## Exercise directions
In the entries that follow, find the word "Sangre" and report each line it is on.

## Information provided
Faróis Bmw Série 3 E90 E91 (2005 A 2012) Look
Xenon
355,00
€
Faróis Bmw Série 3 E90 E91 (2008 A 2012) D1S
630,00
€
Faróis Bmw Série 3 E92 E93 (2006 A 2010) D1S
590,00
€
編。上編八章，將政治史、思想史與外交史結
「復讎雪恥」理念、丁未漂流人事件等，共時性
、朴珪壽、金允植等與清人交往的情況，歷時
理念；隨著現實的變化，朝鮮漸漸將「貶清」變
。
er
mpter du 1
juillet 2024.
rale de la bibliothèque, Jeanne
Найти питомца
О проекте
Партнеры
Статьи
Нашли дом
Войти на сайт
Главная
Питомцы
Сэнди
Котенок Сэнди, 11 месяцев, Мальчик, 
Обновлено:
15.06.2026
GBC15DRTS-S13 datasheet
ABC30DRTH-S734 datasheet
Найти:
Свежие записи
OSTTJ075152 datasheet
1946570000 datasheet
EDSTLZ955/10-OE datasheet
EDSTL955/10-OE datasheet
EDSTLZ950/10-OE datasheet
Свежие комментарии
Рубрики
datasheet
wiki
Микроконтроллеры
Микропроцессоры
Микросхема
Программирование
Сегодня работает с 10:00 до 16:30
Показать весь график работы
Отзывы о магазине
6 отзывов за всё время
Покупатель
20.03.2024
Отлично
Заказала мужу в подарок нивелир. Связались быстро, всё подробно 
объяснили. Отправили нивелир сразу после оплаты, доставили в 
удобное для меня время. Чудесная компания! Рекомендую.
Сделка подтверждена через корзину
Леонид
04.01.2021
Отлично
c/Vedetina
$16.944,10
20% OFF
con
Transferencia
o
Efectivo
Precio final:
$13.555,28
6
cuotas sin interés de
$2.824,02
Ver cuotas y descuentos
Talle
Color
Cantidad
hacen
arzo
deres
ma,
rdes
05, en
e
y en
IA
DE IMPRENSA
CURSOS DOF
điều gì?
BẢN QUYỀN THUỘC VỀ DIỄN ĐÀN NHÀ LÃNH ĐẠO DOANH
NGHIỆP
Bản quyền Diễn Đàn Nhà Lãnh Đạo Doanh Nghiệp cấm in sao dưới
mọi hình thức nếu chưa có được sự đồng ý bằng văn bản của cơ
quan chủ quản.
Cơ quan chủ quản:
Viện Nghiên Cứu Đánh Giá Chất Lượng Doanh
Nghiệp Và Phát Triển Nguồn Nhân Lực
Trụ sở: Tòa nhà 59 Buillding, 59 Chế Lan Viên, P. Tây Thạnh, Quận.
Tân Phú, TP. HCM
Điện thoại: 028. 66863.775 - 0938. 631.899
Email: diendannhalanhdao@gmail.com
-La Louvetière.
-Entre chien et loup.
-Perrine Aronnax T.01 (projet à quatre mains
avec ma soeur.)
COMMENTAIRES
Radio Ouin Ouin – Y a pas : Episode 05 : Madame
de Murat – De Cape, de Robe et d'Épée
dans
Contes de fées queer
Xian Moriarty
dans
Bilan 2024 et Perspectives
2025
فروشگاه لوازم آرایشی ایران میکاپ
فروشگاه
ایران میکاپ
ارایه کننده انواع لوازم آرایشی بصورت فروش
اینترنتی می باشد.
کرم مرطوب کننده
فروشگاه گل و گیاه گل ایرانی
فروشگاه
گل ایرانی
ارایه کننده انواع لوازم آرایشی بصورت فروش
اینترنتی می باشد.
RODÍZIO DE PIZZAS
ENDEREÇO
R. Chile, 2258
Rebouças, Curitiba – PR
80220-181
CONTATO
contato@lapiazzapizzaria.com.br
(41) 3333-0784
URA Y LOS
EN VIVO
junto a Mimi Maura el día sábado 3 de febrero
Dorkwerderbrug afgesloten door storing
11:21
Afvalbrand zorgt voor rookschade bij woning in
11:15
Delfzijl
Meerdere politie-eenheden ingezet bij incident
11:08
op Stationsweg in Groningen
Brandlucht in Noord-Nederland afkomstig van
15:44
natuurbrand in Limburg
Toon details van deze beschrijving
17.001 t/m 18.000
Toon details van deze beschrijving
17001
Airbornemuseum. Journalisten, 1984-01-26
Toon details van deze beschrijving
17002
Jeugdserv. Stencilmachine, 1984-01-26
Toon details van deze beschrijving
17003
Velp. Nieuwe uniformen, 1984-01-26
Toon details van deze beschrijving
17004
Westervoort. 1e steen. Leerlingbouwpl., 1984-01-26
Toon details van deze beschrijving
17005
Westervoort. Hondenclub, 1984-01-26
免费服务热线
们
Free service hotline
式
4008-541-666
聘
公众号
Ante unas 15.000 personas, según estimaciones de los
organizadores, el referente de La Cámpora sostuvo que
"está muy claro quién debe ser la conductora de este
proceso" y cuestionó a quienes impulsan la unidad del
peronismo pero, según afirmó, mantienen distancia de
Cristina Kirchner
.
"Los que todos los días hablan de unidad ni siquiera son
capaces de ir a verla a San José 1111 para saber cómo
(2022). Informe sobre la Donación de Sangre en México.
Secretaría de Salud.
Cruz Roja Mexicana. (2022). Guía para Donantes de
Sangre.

## Output for this exercise
(2022). Informe sobre la Donación de Sangre en México.
Sangre.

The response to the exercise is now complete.